On the PalmOS 4.x though, it’s a different story. The application requires up to 4 seconds to read a 25 KB QVGA .jpeg file on a Clie T615-C 33 Mhz, while SONY’s own image reader can do it in about 1 second. Also, there is some sort of a visual bug in the app, where some of the text is rendering with white font on a white-ish background making it really difficult to read what’s in there. If Resco can fix these issues, even the PalmOS 4.x version would be a killer app for the platform.

Overall: 9.5/10 (PPC)
Overall: 7/10 (PalmOS)

Photo Viewer

File Explorer 5.13 (PPC & PalmOS 4/5)
Here’s another great app. This file manager is a full-featured app and it includes file encryption, backup, zip compression, samba networking (both client & server!), BT and IrDA beaming & receiving, a registry editor, FTP capabilities and a built-in viewer for some kind of files. What more could someone ask from a PDA file manager?

The app also supports a drag-n-drop mode, a one and two-way pane viewing, it has multi-selection, and an advanced ‘Find’ dialog among other things. The file manager works well and it delivers what it promises.

On the PalmOS side, again, the version of the file manager sold is a much simpler and less-full-featured version. Still, it’s a good option though as the program is able to utilize the HiRes and HiRes+ of PalmOS just fine.

I don’t have any gripes for the File Manager at all, except maybe for an option to change the view kind of the tree sub-window. Also, I don’t quite like the sneaking of the “Encrypt” capability added on my *desktop* Windows Explorer shell menu without a clean indication that this was for my desktop file manager and not for my PPC one. Maybe the desktop add-ins should be highlighted with a different color during the installation of the program.

Overall: 9/10 (PPC)
Overall: 8/10 (PalmOS)

File Explorer

Resco Keyboard PRO 4.33 (PPC)
It was always striking me as weird that the PPC platform was using the virtual keyboard solution as the default one while PalmOS had Graffiti. The PPC has 4 alternative input methods (including a graphiti-like option) but the virtual keyboards seem to be faster to deal with. Resco’s keyboard Pro is a great additional solution to the existing keyboard for several reasons: First of all, it is able to support two languages at the same time. I am now able to input both english and greek characters without changing localizations and the like from preference panels! A simple stroke will change the keyboard layout on the fly for me!

Resco Keyboard PRO

Then, there is gesture support, auto-repeat support, a choice of three layouts for the numeric keypads (one of them includes a calculator!) and of course, skins (however, the default is actually the best from a usability standpoint). I found the Resco keyboard look and usability way better than the default Microsoft one which is more difficult to point with the stylus because of its brightness and non-bold characters on the keys.
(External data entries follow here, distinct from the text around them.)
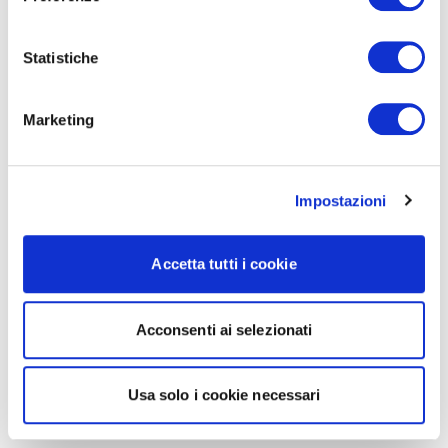
Statistiche
Marketing
Impostazioni
Accetta tutti i cookie
Acconsenti ai selezionati
Usa solo i cookie necessari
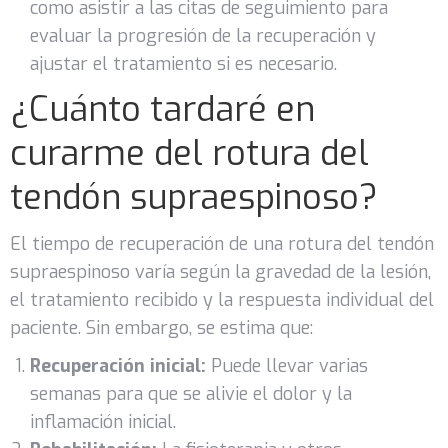
como asistir a las citas de seguimiento para
evaluar la progresión de la recuperación y
ajustar el tratamiento si es necesario.
¿Cuánto tardaré en
curarme del rotura del
tendón supraespinoso?
El tiempo de recuperación de una rotura del tendón
supraespinoso varía según la gravedad de la lesión,
el tratamiento recibido y la respuesta individual del
paciente. Sin embargo, se estima que:
Recuperación inicial:
Puede llevar varias
semanas para que se alivie el dolor y la
inflamación inicial.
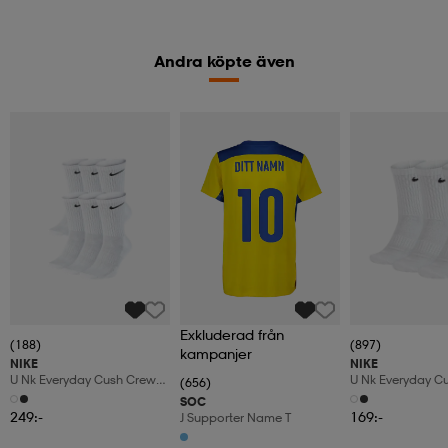
Andra köpte även
Exkluderad från
(188)
(897)
kampanjer
NIKE
NIKE
U Nk Everyday Cush Crew
U Nk Everyday C
(656)
6pr-Bd
3pr
SOC
249:-
169:-
J Supporter Name T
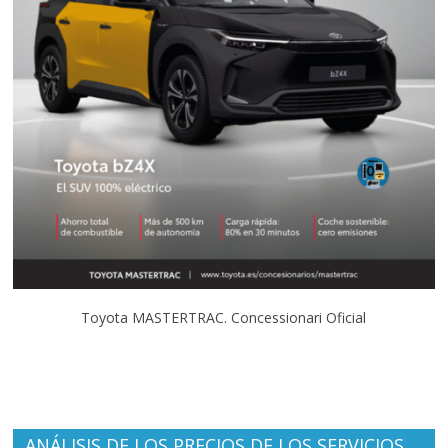
Toyota MASTERTRAC. Concessionari Oficial
ANÁLISIS DE LOS PRECIOS DE LOS SERVICIOS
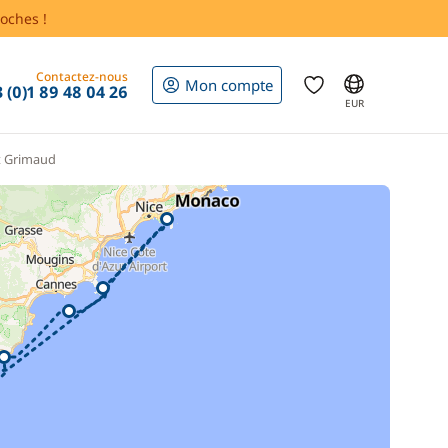
oches !
Contactez-nous
Mon compte
 (0)1 89 48 04 26
EUR
rt Grimaud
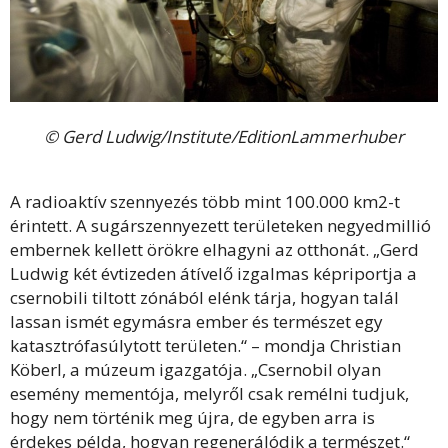
© Gerd Ludwig/Institute/EditionLammerhuber
A radioaktív szennyezés több mint 100.000 km2-t
érintett. A sugárszennyezett területeken negyedmillió
embernek kellett örökre elhagyni az otthonát. „Gerd
Ludwig két évtizeden átívelő izgalmas képriportja a
csernobili tiltott zónából elénk tárja, hogyan talál
lassan ismét egymásra ember és természet egy
katasztrófasúlytott területen.“ – mondja Christian
Köberl, a múzeum igazgatója. „Csernobil olyan
esemény mementója, melyről csak remélni tudjuk,
hogy nem történik meg újra, de egyben arra is
érdekes példa, hogyan regenerálódik a természet.“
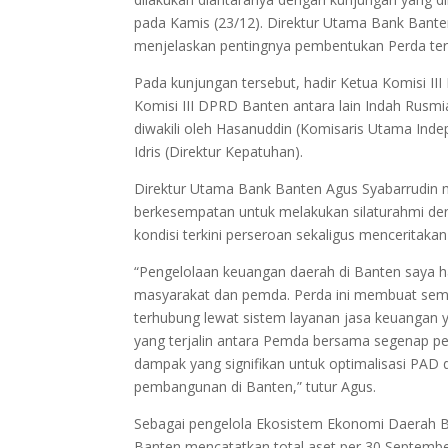
pada Kamis (23/12). Direktur Utama Bank Ban
menjelaskan pentingnya pembentukan Perda ter
Pada kunjungan tersebut, hadir Ketua Komisi I
Komisi III DPRD Banten antara lain Indah Rusmia
diwakili oleh Hasanuddin (Komisaris Utama Ind
Idris (Direktur Kepatuhan).
Direktur Utama Bank Banten Agus Syabarrudin m
berkesempatan untuk melakukan silaturahmi den
kondisi terkini perseroan sekaligus menceritaka
“Pengelolaan keuangan daerah di Banten saya
masyarakat dan pemda. Perda ini membuat semua
terhubung lewat sistem layanan jasa keuangan 
yang terjalin antara Pemda bersama segenap pe
dampak yang signifikan untuk optimalisasi PAD
pembangunan di Banten,” tutur Agus.
Sebagai pengelola Ekosistem Ekonomi Daerah B
Banten mencatatkan total aset per 30 September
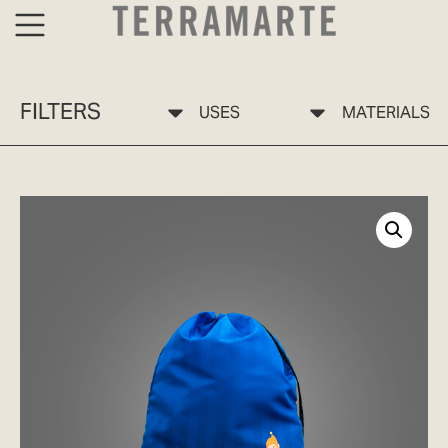
FILTERS
USES
MATERIALS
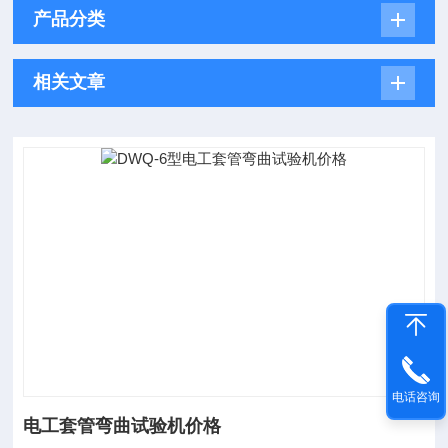
产品分类
相关文章
电话咨询
电工套管弯曲试验机价格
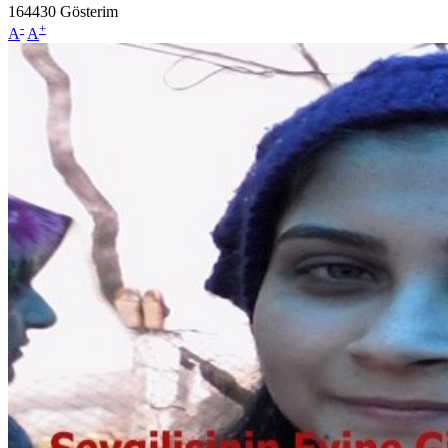
164430
Gösterim
-
+
A
A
To start using the Resco keyboard you will need to soft-reset the machine btw (because it’s a kind of a driver).

Overall: 10/10

Resco Keyboard PRO

Guardians (PPC)
Here’s a great vertically scrolling shoot-em-up for your PocketPC. There is not much to say about the game, it’s a classic shoot-em-up, graphics are great (especially on my VGA screen), sound effects are superb, difficulty is sane through the levels. The game defaults on auto-shooting which is a good thing as most PDAs have a terrible arrow-pad in regards to their usability for games. If you like shoot-em-ups, or you simply looking into killing your time while waiting for a bus or a train, Guardians will be a good companion.

Overall: 8/10

Conclusion
People who have read my reviews in the past know that I am not an easy person to please. However, the folks over at Resco have some fine apps over there. In fact, the Pocket PC world would have been a half-baked platform for me without these applications. To express how much I appreciate the quality and usefulness of these apps, I can only say that I wish that Microsoft buys the company and integrates these apps as defaults to the OS. That’s how good and refreshing they are.